1 Department of Radiology, Neuroradiology Division, University of Virginia, PO Box 800170, Charlottesville, VA 22908-0170.
AJR Am J Roentgenol. 2015 Jan;204(1):15-9. doi: 10.2214/AJR.14.12622.
The purpose of this study is to evaluate national trends in lumbar puncture (LP) procedures and the relative roles of specialty groups providing this service.
Aggregated claims data for LPs were extracted from Medicare Physician Supplier Procedure Summary master files annually from 1991 through 2011. LP procedure volumes by specialty group and place of service were studied.

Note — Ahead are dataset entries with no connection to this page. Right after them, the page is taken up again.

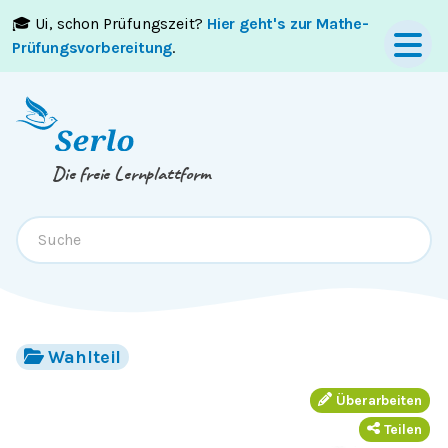
🎓 Ui, schon Prüfungszeit?
Hier geht's zur Mathe-
Springe zum
Inhalt
oder
Footer
Prüfungsvorbereitung
.
Die freie Lernplattform
Wahlteil
Überarbeiten
Teilen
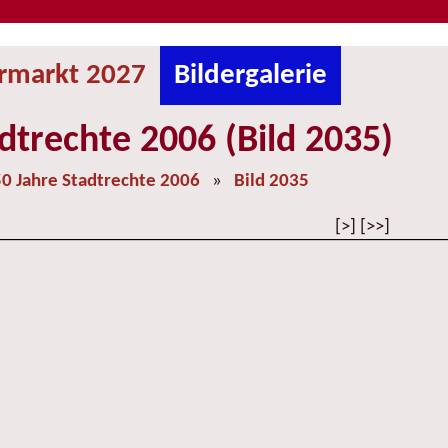
ermarkt 2027
Bildergalerie
dtrechte 2006 (Bild 2035)
0 Jahre Stadtrechte 2006
»
Bild 2035
[>] [>>]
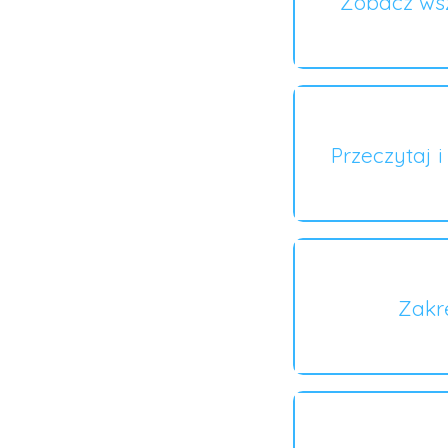
Zobacz wsz
Przeczytaj 
Zakr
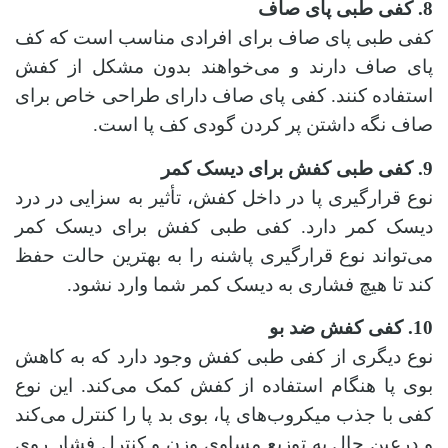
8. کفی طبی پای صاف
کفی طبی پای صاف برای افرادی مناسب است که کف
پای صاف دارند و می‌خواهند بدون مشکل از کفش
استفاده کنند. کفی پای صاف دارای طراحی خاص برای
صاف نگه‌ داشتن پر کردن گودی کف پا است.
9. کفی طبی کفش برای دیسک کمر
نوع قرارگیری پا در داخل کفش، تأثیر به‌ سزایی در درد
دیسک کمر دارد. کفی طبی کفش برای دیسک کمر
می‌تواند نوع قرارگیری پاشنه را به بهترین حالت حفظ
کند تا هیچ فشاری به دیسک کمر شما وارد نشود.
10. کفی کفش ضد بو
نوع دیگری از کفی طبی کفش وجود دارد که به کاهش
بوی پا هنگام استفاده از کفش کمک می‌کند. این نوع
کفی با جذب میکروب‌های پا، بوی بد پا را کنترل می‌کند
و درعین‌ حال به توزیع مساوی وزن و کنترل فشار روی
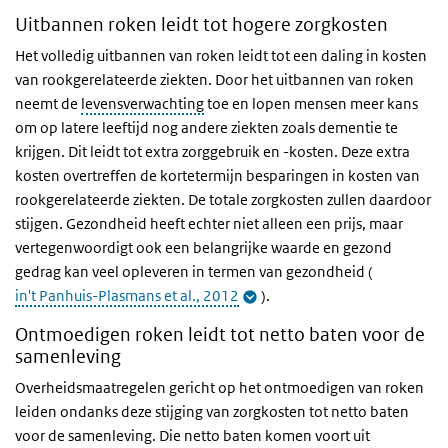
Uitbannen roken leidt tot hogere zorgkosten
Het volledig uitbannen van roken leidt tot een daling in kosten
van rookgerelateerde ziekten. Door het uitbannen van roken
neemt de
levensverwachting
toe en lopen mensen meer kans
om op latere leeftijd nog andere ziekten zoals dementie te
krijgen. Dit leidt tot extra zorggebruik en -kosten. Deze extra
kosten overtreffen de kortetermijn besparingen in kosten van
rookgerelateerde ziekten. De totale zorgkosten zullen daardoor
stijgen. Gezondheid heeft echter niet alleen een prijs, maar
vertegenwoordigt ook een belangrijke waarde en gezond
gedrag kan veel opleveren in termen van gezondheid (
in't Panhuis-Plasmans et al., 2012
).
Ontmoedigen roken leidt tot netto baten voor de
samenleving
Overheidsmaatregelen gericht op het ontmoedigen van roken
leiden ondanks deze stijging van zorgkosten tot netto baten
voor de samenleving. Die netto baten komen voort uit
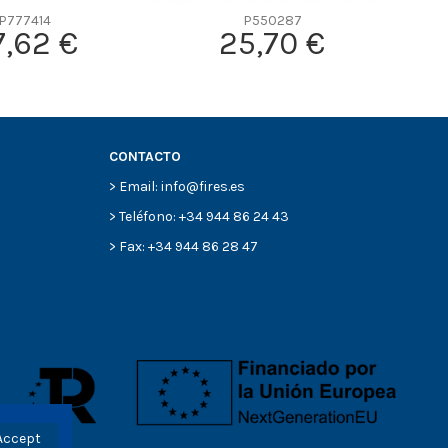
P777414
P550287
7,62 €
25,70 €
CONTACTO
> Email: info@fires.es
> Teléfono: +34 944 86 24 43
> Fax: +34 944 86 28 47
Accept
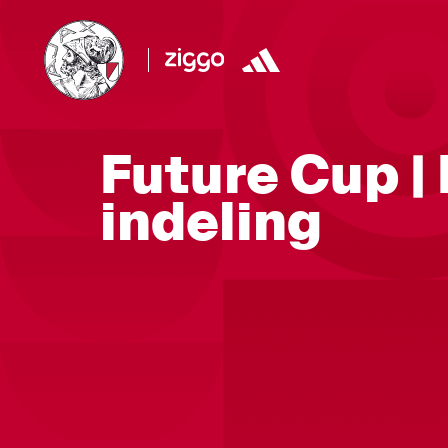
Future Cup | 
indeling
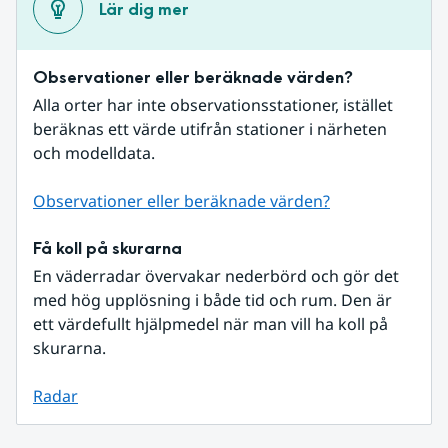
Lär dig mer
Observationer eller beräknade värden?
Alla orter har inte observationsstationer, istället 
beräknas ett värde utifrån stationer i närheten 
och modelldata.
Observationer eller beräknade värden?
Få koll på skurarna
En väderradar övervakar nederbörd och gör det 
med hög upplösning i både tid och rum. Den är 
ett värdefullt hjälpmedel när man vill ha koll på 
skurarna.
Radar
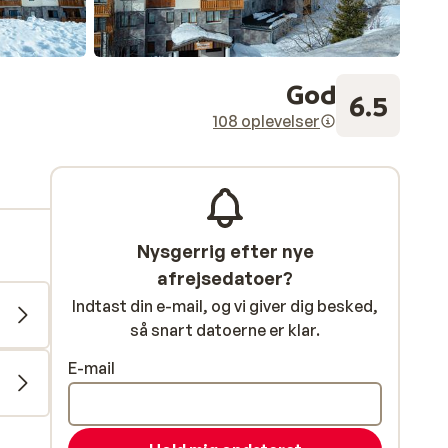
God
6.5
108 oplevelser
Nysgerrig efter nye
afrejsedatoer?
Indtast din e-mail, og vi giver dig besked,
så snart datoerne er klar.
E-mail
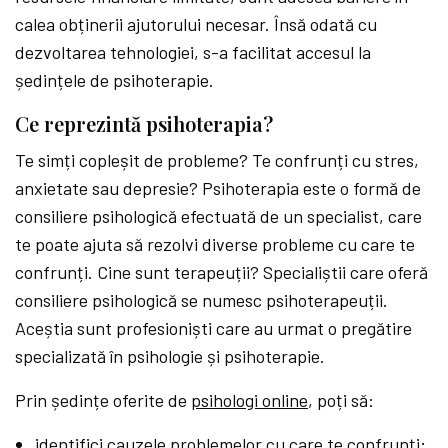
calea obținerii ajutorului necesar. Însă odată cu
dezvoltarea tehnologiei, s-a facilitat accesul la
ședințele de psihoterapie.
Ce reprezintă psihoterapia?
Te simți copleșit de probleme? Te confrunți cu stres,
anxietate sau depresie? Psihoterapia este o formă de
consiliere psihologică efectuată de un specialist, care
te poate ajuta să rezolvi diverse probleme cu care te
confrunți. Cine sunt terapeuții? Specialiștii care oferă
consiliere psihologică se numesc psihoterapeuții.
Aceștia sunt profesioniști care au urmat o pregătire
specializată în psihologie și psihoterapie.
Prin ședințe oferite de
psihologi online
, poți să:
identifici cauzele problemelor cu care te confrunți;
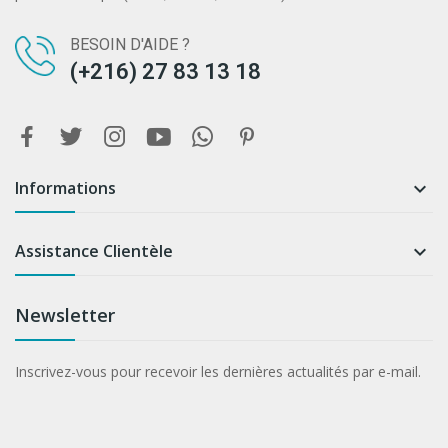
BESOIN D'AIDE ?
(+216) 27 83 13 18
Informations

Assistance Clientèle

Newsletter
Inscrivez-vous pour recevoir les dernières actualités par e-mail.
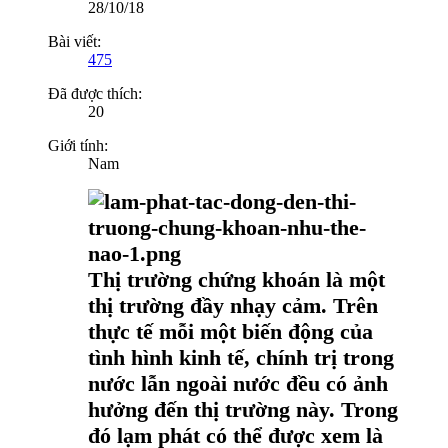
28/10/18
Bài viết:
475
Đã được thích:
20
Giới tính:
Nam
Thị trường chứng khoán là một
thị trường đầy nhạy cảm. Trên
thực tế mỗi một biến động của
tình hình kinh tế, chính trị trong
nước lẫn ngoài nước đều có ảnh
hưởng đến thị trường này. Trong
đó lạm phát có thể được xem là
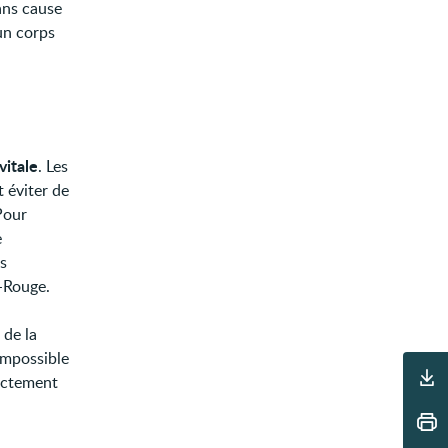
ans cause
 un corps
vitale
. Les
 éviter de
Pour
e
s
x-Rouge.
 de la
 impossible
Outils
rectement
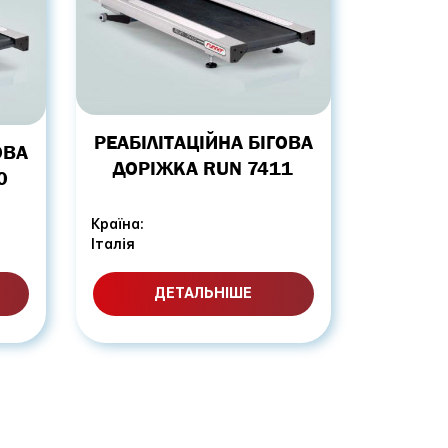
РЕАБІЛІТАЦІЙНА БІГОВА
ОВА
ДОРІЖКА RUN 7411
0
Країна:
Італія
ДЕТАЛЬНІШЕ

Between 1991 and 2011, the overall numbers of LP procedures increased, with a slight increase in diagnostic LP procedures (90,460 vs 90,785) and a marked increase in therapeutic LP procedures (2868 vs 6461) in Medicare fee-for-service beneficiaries. Although radiologists performed 11.3% (n = 10,533) of all LP procedures in 1991, they performed 46.6% (n = 45,338) in 2011. For diagnostic LPs, radiology (11.4% [n = 10,272] in 1991 and 48.0% [n = 43,601] in 2011) now exceeds emergency medicine, neurosciences, and all others as the dominant provider group. For therapeutic LP procedures, radiology now performs the second greatest number of LP procedures (9.0% [n = 261] in 1991 and 26.9% [n = 1737] in 2011). Although volumes remain small (< 10% of all procedures), midlevel practitioners have experienced over 100-fold growth for most services. The inpatient hospital setting remains the dominant site of service (71,385 in 1991 vs 44,817 in 2011: -37%), followed by procedures performed in the emergency department (297 in 1991 vs 26,117 in 2011: 8794%).
Over the last 2 decades, LP procedures on Medicare beneficiaries have increased, with radiology now the dominant overall provider. Although this trend may have relatively negative financial implications for radiology practices in current fee-for-service payment models, it has the potential to cement radiology's more central position through direct involvement in patient care in emerging accountable care organizations.
本研究旨在评估腰椎穿刺(LP)程序的国家趋势以及提供该服务的专业团体的相对作用。
从 1991 年至 2011 年,每年从 Medicare 医师供应商程序摘要主文件中提取 LP 汇总索赔数据。研究了按专业团体和服务地点划分的 LP 程序量。
1991 年至 2011 年间,总体 LP 程序数量增加,诊断性 LP 程序略有增加(90460 次 vs 90785 次),治疗性 LP 程序显著增加(2868 次 vs 6461 次)在 Medicare 按服务收费的受益人群中。尽管放射科医生在 1991 年进行了所有 LP 程序的 11.3%(n=10533),但在 2011 年进行了 46.6%(n=45338)。对于诊断性 LP,放射科(1991 年为 11.4%[n=10272],2011 年为 48.0%[n=43601])现在超过了急诊医学、神经科学和其他所有专业,成为主导服务群体。对于治疗性 LP 程序,放射科现在进行的 LP 程序数量排名第二(1991 年为 9.0%[n=261],2011 年为 26.9%[n=1737])。尽管数量仍然很小(<所有程序的 10%),但中级从业者的大多数服务增长了 100 多倍。住院医院仍然是主要的服务地点(1991 年为 71385 次,2011 年为 44817 次:-37%),其次是在急诊科进行的程序(1991 年为 297 次,2011 年为 26117 次:8794%)。
在过去的 20 年里,Medicare 受益人的 LP 程序有所增加,放射科现在是整体上的主要提供者。尽管这种趋势在当前的按服务收费支付模式下可能对放射科实践产生相对负面的财务影响,但它有可能通过在新兴的责任医疗组织中直接参与患者护理,巩固放射科更核心的地位。